Many college football coaches harp on a "24-hour rule" after big victories, which allows their players to celebrate for a set period before refocusing on the next challenge.
The Chattanooga Lookouts can relate to that.
Chattanooga was extended an invitation this week to remain as the Class AA affiliate of the Cincinnati Reds, resulting in both joy and relief locally after the Lookouts had been mentioned for more than a year as a potential casualty of Major League Baseball contraction. Yet MLB has made it clear those hitting and pitching their way through the minor leagues need the nicest facilities possible, and AT&T Field isn't getting any younger.
"They're going to come out with new facility standards," Lookouts president Rich Mozingo said. "They're going to come out with how many lockers are expected to be in a locker room, and what the size of the visiting clubhouse should be. They will let us know how many lockers there are supposed to be for the roving instructors.
"In most of those areas, we're going to fall short. I'm sure there is going to be a grace period of some sort, but it's going to have to be addressed."

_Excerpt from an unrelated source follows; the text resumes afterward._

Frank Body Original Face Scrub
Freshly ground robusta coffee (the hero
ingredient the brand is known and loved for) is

AT&T Field was privately funded for $10.2 million through former Lookouts owner Frank Burke and two other business partners, including his father. It opened in 2000 with an exhibition game between Cincinnati and the Baltimore Orioles, which was preceded by ceremonial first pitches from the late George and Barbara Bush.
The Lookouts led the Southern League in attendance in 2002, a remarkable feat given the larger markets in the league such as Birmingham, Alabama, and Jacksonville, Florida, but newer and more expensive stadiums in the years since have left the 6,340-seat facility outdated.

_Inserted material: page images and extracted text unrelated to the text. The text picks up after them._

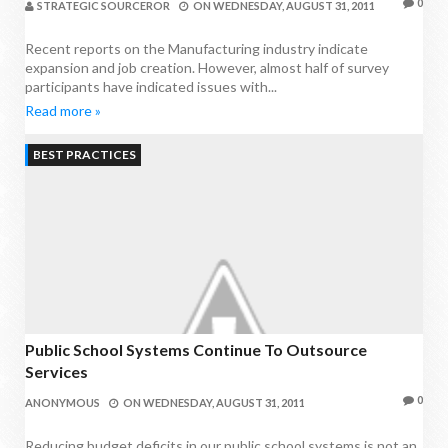
0
STRATEGIC SOURCEROR
ON
WEDNESDAY, AUGUST 31, 2011
Recent reports on the Manufacturing industry indicate
expansion and job creation. However, almost half of survey
participants have indicated issues with...
Read more »
BEST PRACTICES
Public School Systems Continue To Outsource
Services
0
ANONYMOUS
ON
WEDNESDAY, AUGUST 31, 2011
Reducing budget deficits in our public school systems is not an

"When Frank built the ballpark, he built it on a really small piece of property on top of a hill in the middle of Chattanooga," Mozingo said. "That was by design, but if they came in and said our locker rooms need to be 700, 800 or 900 more square feet, unless you build a deck, there is nowhere to go. We are very landlocked at AT&T Field.

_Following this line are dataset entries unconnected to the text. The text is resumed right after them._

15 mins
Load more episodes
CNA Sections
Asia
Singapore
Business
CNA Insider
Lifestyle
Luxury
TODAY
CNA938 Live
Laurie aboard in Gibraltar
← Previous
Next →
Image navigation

"While I think there are some things that we can address, none of us will know until we get the standards from MLB what we're going to be facing to make it in compliance with what they need."
Lookouts co-owners Jason Freier and John Woods already have proposed a new park mostly funded by taxpayers at the 141-acre former U.S. Pipe/Wheland Foundry site. This year's outbreak of the coronavirus and the accompanying financial hardships halted momentum for such a venue, but it's possible that MLB could want to see at least a timetable for a new Chattanooga home or else find the Reds a new location for their Double-A club.
Until that time comes, as much as $3 million could be spent on AT&T Field enhancements.
"Construction is on the horizon one way or another for us," Mozingo said.